بِسْمِ اللّٰهِ الرَّحْمٰنِ الرَّح۪يمِ

عِندَ سِدْرَةِ ٱلْمُنتَهَىٰ ﴿١٤

Sidret'ül-Münteha'nın yanında.

— İbni Kesir

عِندَهَا جَنَّةُ ٱلْمَأْوَىٰٓ ﴿١٥

Ki Cennet'ül-Me'va da onun yanındadır.

— İbni Kesir

إِذْ يَغْشَى ٱلسِّدْرَةَ مَا يَغْشَىٰ ﴿١٦

O zaman Sidre'yi bürümekte olan bürüyordu.

— İbni Kesir

مَا زَاغَ ٱلْبَصَرُ وَمَا طَغَىٰ ﴿١٧

Göz, ne şaştı ne aştı.

— İbni Kesir

لَقَدْ رَأَىٰ مِنْ ءَايَٰتِ رَبِّهِ ٱلْكُبْرَىٰٓ ﴿١٨

Andolsun ki; Rabbının, ayetlerinden en büyüğünü gördü.

— İbni Kesir

أَفَرَءَيْتُمُ ٱللَّٰتَ وَٱلْعُزَّىٰ ﴿١٩

Gördünüz mü Lat ve Uzza'yı?

— İbni Kesir

وَمَنَوٰةَ ٱلثَّالِثَةَ ٱلْأُخْرَىٰٓ ﴿٢٠

Üçüncüsü olan diğer Menat'ı?

— İbni Kesir

أَلَكُمُ ٱلذَّكَرُ وَلَهُ ٱلْأُنثَىٰ ﴿٢١

Demek erkekler sizin, dişiler O'nun mu?

— İbni Kesir

تِلْكَ إِذًا قِسْمَةٌ ضِيزَىٰٓ ﴿٢٢

Öyleyse bu, insafsız bir paylaşma.

— İbni Kesir

إِنْ هِىَ إِلَّآ أَسْمَآءٌ سَمَّيْتُمُوهَآ أَنتُمْ وَءَابَآؤُكُم مَّآ أَنزَلَ ٱللَّهُ بِهَا مِن سُلْطَٰنٍۚ إِن يَتَّبِعُونَ إِلَّا ٱلظَّنَّ وَمَا تَهْوَى ٱلْأَنفُسُۖ وَلَقَدْ جَآءَهُم مِّن رَّبِّهِمُ ٱلْهُدَىٰٓ ﴿٢٣

Bunlar, sizin ve atalarınızın taktığı adlardan başka bir şey değildir.
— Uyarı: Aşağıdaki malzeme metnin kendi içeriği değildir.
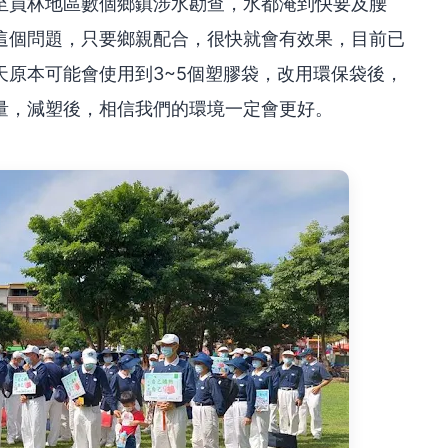
至員林地區數個鄉鎮涉水勘查，水都淹到快要及腰
這個問題，只要鄉親配合，很快就會有效果，目前已
天原本可能會使用到3~5個塑膠袋，改用環保袋後，
量，減塑後，相信我們的環境一定會更好。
Allah onlara hiç bir güç indirmemiştir. Onlar kuruntudan ve nefislerin arzu ettiği hevadan başkasına uymuyorlar. Halbuki kendilerine Rabblarından hidayet gelmiştir.

— İbni Kesir

أَمْ لِلْإِنسَٰنِ مَا تَمَنَّىٰ ﴿٢٤

Yoksa, her umduğu şey insanın mıdır?